Con queste parole si apre il racconto del lungo viaggio del Babà, un dolce mitico, inventato a metà del Settecento da Stanislao Lekzinsky, ex re di Polonia e al momento dell’invenzione duca di Lorena. Viaggio che presenta molti legami con l’Oriente. Stanislao era sto a lungo prigioniero dei turchi, e lì ha potuto studiare e disegnare le architetture di quella terra, che ispireranno più tardi lo stile dei Pavillons che decoreranno il suo palazzo ducale, insieme ad un enorme teatro di automi. Il babà, all’inizio era secco, aveva nell’impasto l’uvetta di Smirne e di Corinto e, soprattutto, portava il profumo dello zafferano. Per l’esotismo, la novità del sapore e della consistenza del dolce Stanislao decise di chiamarlo l’Alì Babà, in omaggio alle Mille e Una Notte, il cui testo francese aveva potuto leggere proprio durante il suo soggiorno – prigione presso il Sultano di Costantinopoli.

How much of all that is true? Should Stanislao really get the credit for inventing the rum baba and does its name really come from a fairy-tale Arab craftsman who robbed the forty thieves of their sesame treasure? As you can see from the quotations above, the first stop on our journey to unravel this mystery is going to be in France.

Babaorum

Roman Gaul ca. 50 BCE according to Goscinny and Uderzo

According to one popular publication about the history of France, the rum baba dates back all the way to antiquity. The French term for this dessert, baba au rhum may have come from the name of a Roman military camp called Babaorum. In Julius Caesar’s time, it was one of the four Roman camps surrounding the last independent Gaulish village in Armorica. The other three were called Laudanum, Petibonum and Aquarium.[1]

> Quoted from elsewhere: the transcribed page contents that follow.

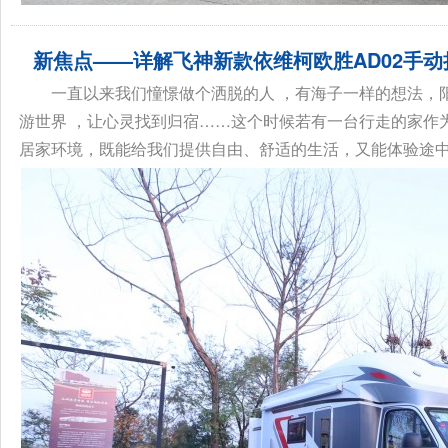
新焦点——详解飞神新款依维柯欧胜AD02手
一直以来我们憧憬做个洒脱的人 ，有海子一样的想法，
游世界 ，让心灵找到归宿……这个时候若有一台行走的家作
居家环境，既能给我们提供自由、舒适的生活，又能体验途中风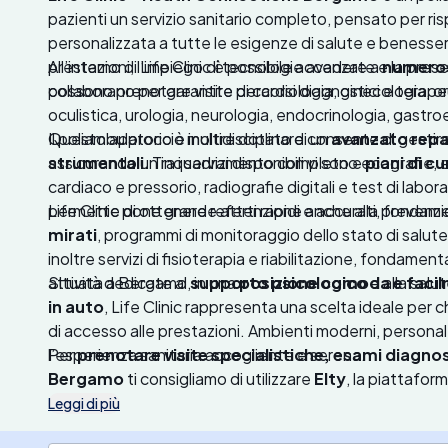
pazienti un servizio sanitario completo, pensato per ris
personalizzata a tutte le esigenze di salute e benessere.
prestazioni, l’impiego di tecnologie avanzate e la prese
All’interno di Life Clinic è possibile accedere a
numeros
collaborano per garantire percorsi diagnostici e terapeu
possono prenotare visite di cardiologia, ginecologia, o
oculistica, urologia, neurologia, endocrinologia, gastro
Questo approccio multidisciplinare consente di gestire 
Il poliambulatorio è inoltre dotato di un
avanzato repar
assicurando un inquadramento completo e
strumentali
. Tra i servizi disponibili vi sono ecograf
piani di c
cardiaco e pressorio, radiografie digitali e test di labora
permette di ottenere referti rapidi e accurati, fondame
Life Clinic pone grande attenzione anche alla prevenz
mirati
, programmi di monitoraggio dello stato di salute
inoltre servizi di fisioterapia e riabilitazione, fondamen
attività dedicate al
Situata a Bergamo, in una
supporto psicologico
posizione comoda e facilm
e alla salu
in auto
, Life Clinic rappresenta una scelta ideale per ch
di accesso alle prestazioni. Ambienti moderni, persona
l’esperienza sanitaria accogliente e serena.
Per
prenotare visite specialistiche, esami diagnosti
Bergamo
ti consigliamo di utilizzare
Elty
, la piattafor
disponibilità e costi, scegliere lo specialista e conferm
Leggi di più
aggiuntivi.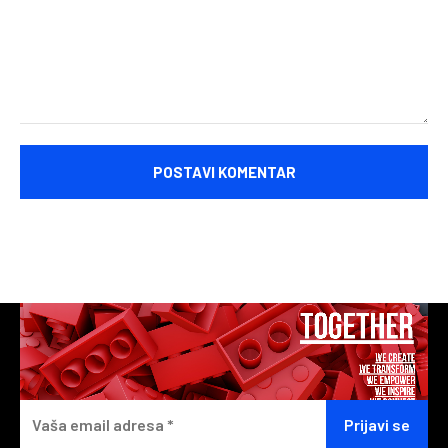
Komentariši: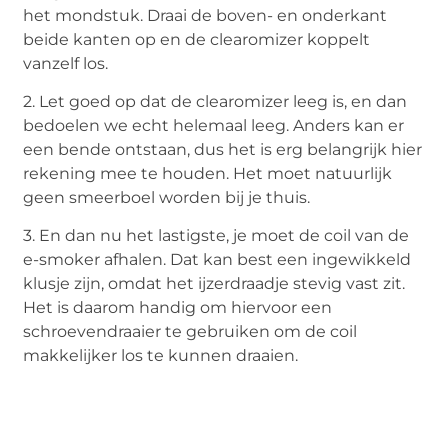
het mondstuk. Draai de boven- en onderkant
beide kanten op en de clearomizer koppelt
vanzelf los.
2. Let goed op dat de clearomizer leeg is, en dan
bedoelen we echt helemaal leeg. Anders kan er
een bende ontstaan, dus het is erg belangrijk hier
rekening mee te houden. Het moet natuurlijk
geen smeerboel worden bij je thuis.
3. En dan nu het lastigste, je moet de coil van de
e-smoker afhalen. Dat kan best een ingewikkeld
klusje zijn, omdat het ijzerdraadje stevig vast zit.
Het is daarom handig om hiervoor een
schroevendraaier te gebruiken om de coil
makkelijker los te kunnen draaien.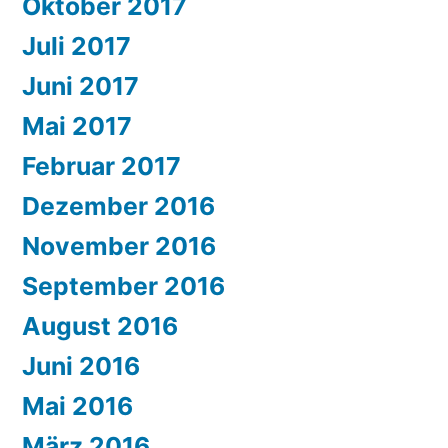
Oktober 2017
Juli 2017
Juni 2017
Mai 2017
Februar 2017
Dezember 2016
November 2016
September 2016
August 2016
Juni 2016
Mai 2016
März 2016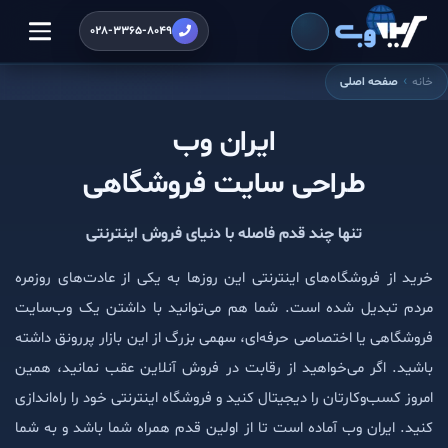
028-3365-8049
خانه
صفحه اصلی
ایران وب
طراحی سایت فروشگاهی
تنها چند قدم فاصله با دنیای فروش اینترنتی
خرید از فروشگاه‌های اینترنتی این روزها به یکی از عادت‌های روزمره
مردم تبدیل شده است. شما هم می‌توانید با داشتن یک وب‌سایت
فروشگاهی یا اختصاصی حرفه‌ای، سهمی بزرگ از این بازار پررونق داشته
باشید. اگر می‌خواهید از رقابت در فروش آنلاین عقب نمانید، همین
امروز کسب‌وکارتان را دیجیتال کنید و فروشگاه اینترنتی خود را راه‌اندازی
کنید. ایران وب آماده است تا از اولین قدم همراه شما باشد و به شما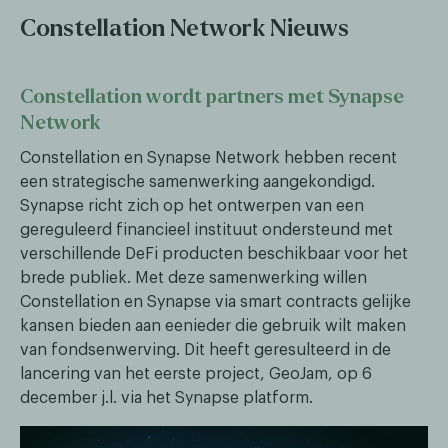
Constellation Network Nieuws
Constellation wordt partners met Synapse
Network
Constellation en Synapse Network hebben recent
een strategische samenwerking aangekondigd.
Synapse richt zich op het ontwerpen van een
gereguleerd financieel instituut ondersteund met
verschillende DeFi producten beschikbaar voor het
brede publiek. Met deze samenwerking willen
Constellation en Synapse via smart contracts gelijke
kansen bieden aan eenieder die gebruik wilt maken
van fondsenwerving. Dit heeft geresulteerd in de
lancering van het eerste project, GeoJam, op 6
december j.l. via het Synapse platform.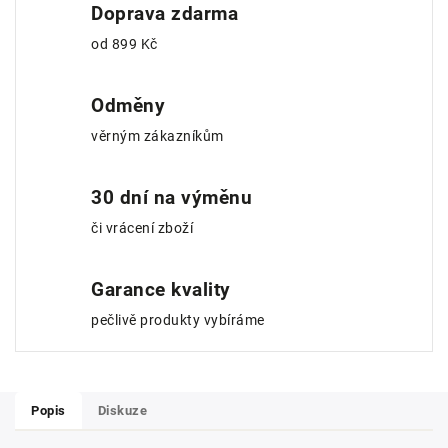
Doprava zdarma
od 899 Kč
Odměny
věrným zákazníkům
30 dní na výměnu
či vrácení zboží
Garance kvality
pečlivě produkty vybíráme
Popis
Diskuze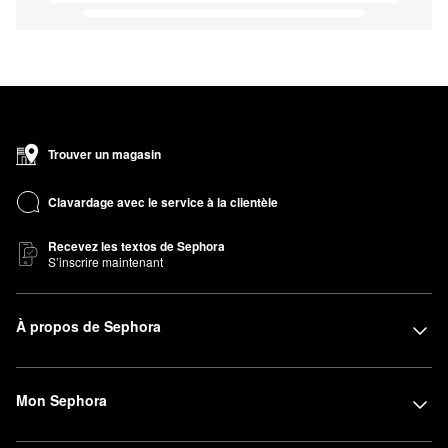
Trouver un magasin
Clavardage avec le service à la clientèle
Recevez les textos de Sephora
S’inscrire maintenant
À propos de Sephora
Mon Sephora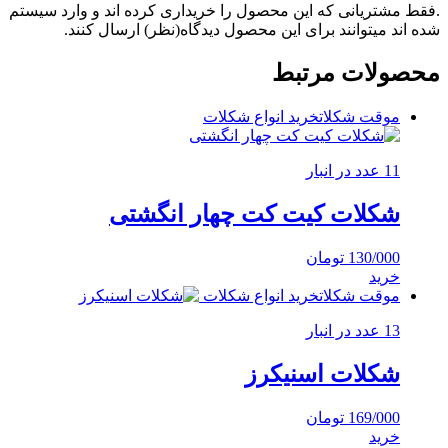
.فقط مشتریانی که این محصول را خریداری کرده اند و وارد سیستم
شده اند میتوانند برای این محصول دیدگاه(نظر) ارسال کنند.
محصولات مرتبط
موقت شکلات
خرید انواع شکلات
11 عدد در انبار
شکلات کیت کت چهار انگشتی
130/000
تومان
خرید
موقت شکلات
خرید انواع شکلات
13 عدد در انبار
شکلات اسنیکرز
169/000
تومان
خرید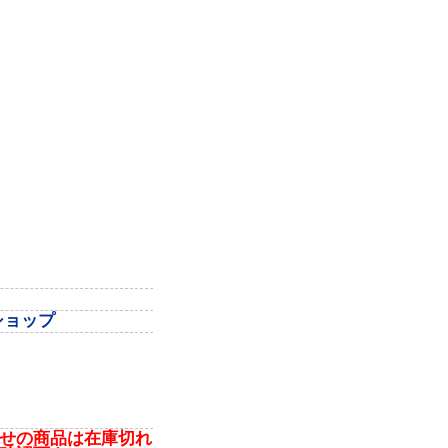
ショップ
せの商品は在庫切れ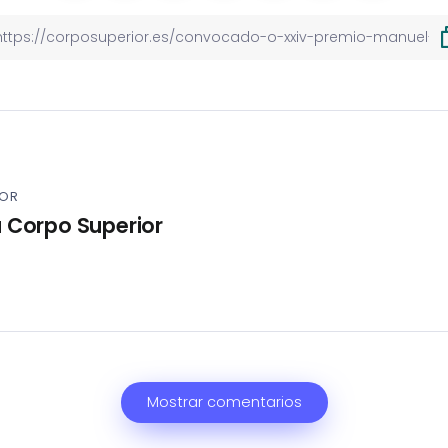
POR
 Corpo Superior
Mostrar comentarios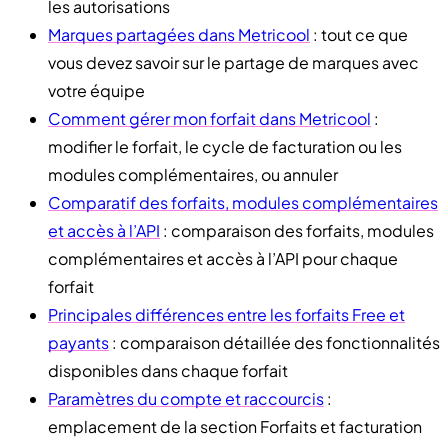
les autorisations
Marques partagées dans Metricool
: tout ce que
vous devez savoir sur le partage de marques avec
votre équipe
Comment gérer mon forfait dans Metricool
:
modifier le forfait, le cycle de facturation ou les
modules complémentaires, ou annuler
Comparatif des forfaits, modules complémentaires
et accès à l’API
: comparaison des forfaits, modules
complémentaires et accès à l’API pour chaque
forfait
Principales différences entre les forfaits Free et
payants
: comparaison détaillée des fonctionnalités
disponibles dans chaque forfait
Paramètres du compte et raccourcis
:
emplacement de la section Forfaits et facturation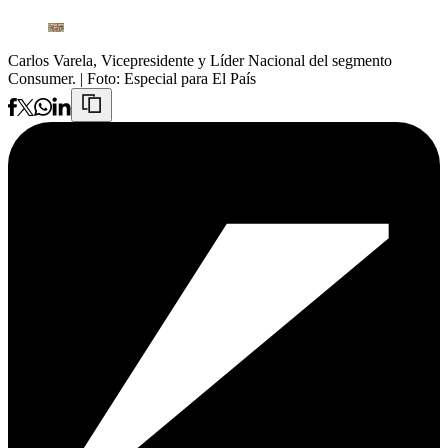
Carlos Varela, Vicepresidente y Líder Nacional del segmento
Consumer.
| Foto:
Especial para El País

Yet a different source, Larousse Gastronomique, the Bible of French cuisine, confirms the story of King Stanislas inventing the baba and naming it after a character from an Arabic fairy tale.

Baba, a cake made from leavened dough that contains raisins and is steeped, after baking, in rum or kirsch [Alsatian cherry liqueur] syrup. […] The origin of this cake is attributed to the greediness of the Polish king Stanislas Leszcsynski [sic], who was exiled in Lorraine. He found the traditional kouglof [Alsatian bundt cake] too dry and improved it by adding rum. As a dedicated reader of the Thousand and One Nights, he is said to have named this creation after his favourite hero, Ali Baba. This recipë was a great success at the court of Nancy [capital of Lorraine], where it was usually served with a sauce of sweet Málaga wine. […] Sthorer [sic], a pastrycook who attended the court of the Polish king, perfected the recipë using a brioche steeped in alcohol; he made it the speciality of his house in the Rue Montorgueil in Paris and called it ‘baba’.
Larousse Gastronomique, ed. Joël Robuchon, Hamlyn, 2009, p. 51

As we shall see, Larousse Gastronomique isn’t much more reliable than Astérix as a source of historical knowledge. After all, why would Stanislas take an Alsatian kouglof and steep it in Alsatian kirsch while staying in Lorraine? Was this recipë really developed by the king himself or rather by one of his pastrycooks, such as the aforementioned Stohrer? And most importantly, why would a Pole name a cake after some Arab guy, if the word “baba” had already meant “bundt cake” in his own native language for centuries?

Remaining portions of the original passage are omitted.